TASK BRIEF
Below are records; count the lines that contain "hatte" and state only that count.

Stored data entries
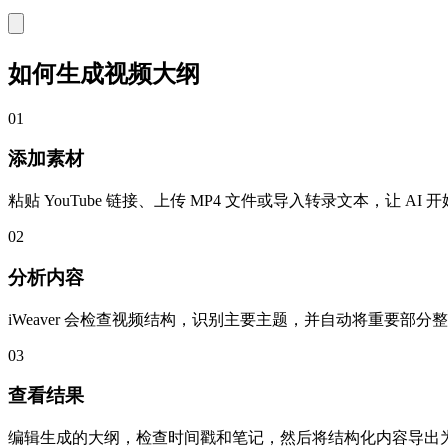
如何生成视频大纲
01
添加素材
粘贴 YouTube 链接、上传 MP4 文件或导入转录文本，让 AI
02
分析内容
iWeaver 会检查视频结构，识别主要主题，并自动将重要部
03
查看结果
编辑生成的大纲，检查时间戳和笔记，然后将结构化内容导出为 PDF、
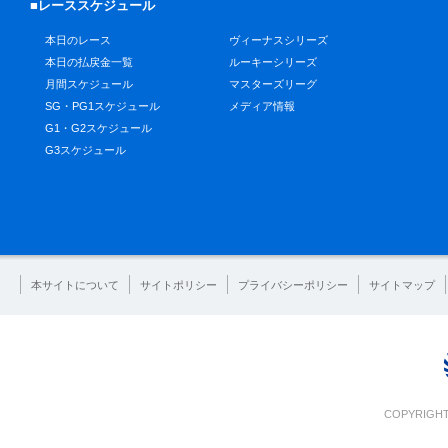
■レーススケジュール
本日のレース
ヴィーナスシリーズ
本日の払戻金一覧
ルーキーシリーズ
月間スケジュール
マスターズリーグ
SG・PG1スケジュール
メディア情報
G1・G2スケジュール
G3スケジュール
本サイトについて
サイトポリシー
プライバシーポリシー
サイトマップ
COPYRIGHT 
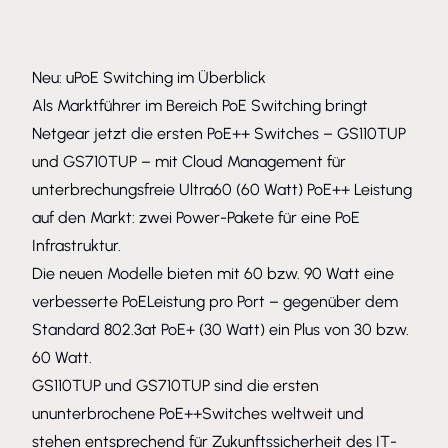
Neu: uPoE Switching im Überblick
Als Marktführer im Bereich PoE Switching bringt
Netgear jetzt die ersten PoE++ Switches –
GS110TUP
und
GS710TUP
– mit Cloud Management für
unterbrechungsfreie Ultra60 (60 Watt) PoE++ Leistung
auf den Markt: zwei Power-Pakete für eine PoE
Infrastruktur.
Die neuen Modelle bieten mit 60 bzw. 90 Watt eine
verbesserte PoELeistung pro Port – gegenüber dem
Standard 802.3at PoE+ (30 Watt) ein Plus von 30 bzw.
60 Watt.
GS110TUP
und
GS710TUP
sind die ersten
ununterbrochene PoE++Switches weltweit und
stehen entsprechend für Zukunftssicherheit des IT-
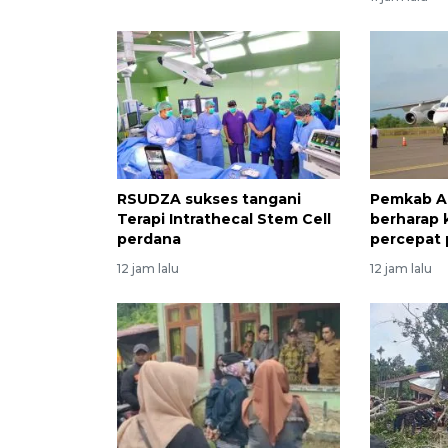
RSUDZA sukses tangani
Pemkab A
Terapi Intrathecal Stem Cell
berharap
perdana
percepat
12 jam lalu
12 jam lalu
* * *
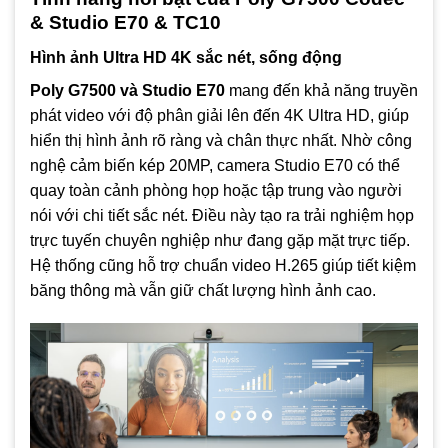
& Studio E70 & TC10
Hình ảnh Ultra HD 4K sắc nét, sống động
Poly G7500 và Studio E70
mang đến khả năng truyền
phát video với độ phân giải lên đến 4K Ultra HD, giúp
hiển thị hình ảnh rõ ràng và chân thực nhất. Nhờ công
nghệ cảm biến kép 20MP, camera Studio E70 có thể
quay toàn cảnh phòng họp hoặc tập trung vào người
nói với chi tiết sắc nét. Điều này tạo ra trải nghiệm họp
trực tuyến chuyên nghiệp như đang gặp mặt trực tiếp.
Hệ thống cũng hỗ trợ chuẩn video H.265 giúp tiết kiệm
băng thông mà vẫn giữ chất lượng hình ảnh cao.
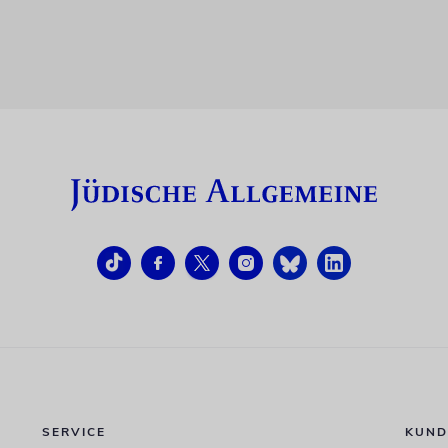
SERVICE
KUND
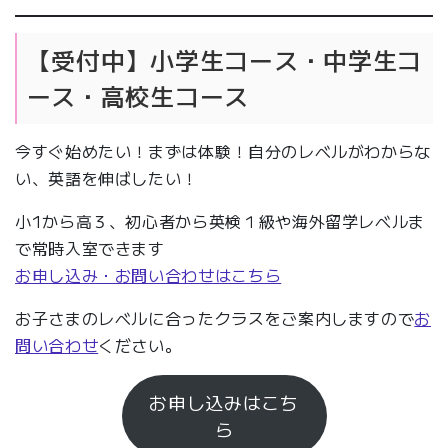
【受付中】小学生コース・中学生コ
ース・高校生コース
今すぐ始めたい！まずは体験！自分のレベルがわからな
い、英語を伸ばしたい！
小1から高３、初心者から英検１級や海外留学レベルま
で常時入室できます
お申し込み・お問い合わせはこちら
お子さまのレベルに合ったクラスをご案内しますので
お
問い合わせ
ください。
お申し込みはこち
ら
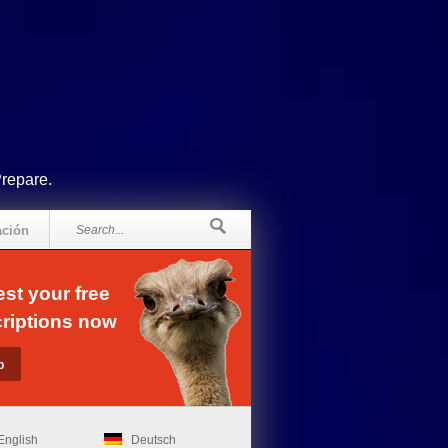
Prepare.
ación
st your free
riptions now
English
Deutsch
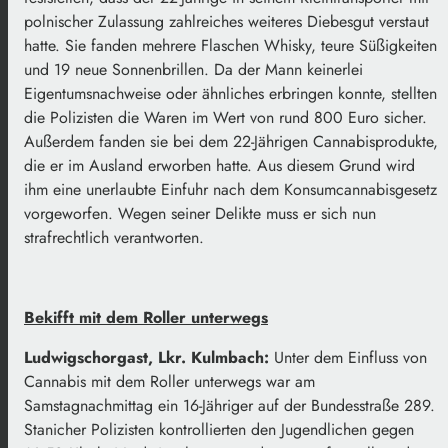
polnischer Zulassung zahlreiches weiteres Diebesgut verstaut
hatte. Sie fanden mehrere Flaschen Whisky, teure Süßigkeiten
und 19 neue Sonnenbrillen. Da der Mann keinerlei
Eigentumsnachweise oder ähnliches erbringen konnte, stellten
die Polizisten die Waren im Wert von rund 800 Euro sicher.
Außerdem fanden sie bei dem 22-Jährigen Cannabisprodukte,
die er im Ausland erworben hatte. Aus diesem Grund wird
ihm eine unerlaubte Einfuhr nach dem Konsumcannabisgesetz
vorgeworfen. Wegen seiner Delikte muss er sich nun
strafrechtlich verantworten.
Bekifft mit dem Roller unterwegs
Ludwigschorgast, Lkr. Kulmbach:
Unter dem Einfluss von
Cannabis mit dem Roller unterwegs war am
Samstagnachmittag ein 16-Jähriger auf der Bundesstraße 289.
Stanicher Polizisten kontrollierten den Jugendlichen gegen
==
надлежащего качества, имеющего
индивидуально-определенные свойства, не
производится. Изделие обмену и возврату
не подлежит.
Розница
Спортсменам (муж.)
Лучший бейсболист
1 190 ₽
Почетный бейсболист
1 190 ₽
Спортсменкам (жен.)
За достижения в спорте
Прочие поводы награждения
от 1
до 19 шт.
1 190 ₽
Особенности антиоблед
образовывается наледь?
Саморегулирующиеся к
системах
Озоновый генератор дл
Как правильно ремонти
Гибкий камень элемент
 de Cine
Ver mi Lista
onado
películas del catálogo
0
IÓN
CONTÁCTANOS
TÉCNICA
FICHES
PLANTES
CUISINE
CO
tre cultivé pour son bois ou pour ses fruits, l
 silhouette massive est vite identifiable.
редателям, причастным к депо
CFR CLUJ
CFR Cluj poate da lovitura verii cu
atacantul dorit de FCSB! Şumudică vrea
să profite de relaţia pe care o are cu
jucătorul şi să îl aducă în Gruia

RESULT FOR THIS EXERCISE
2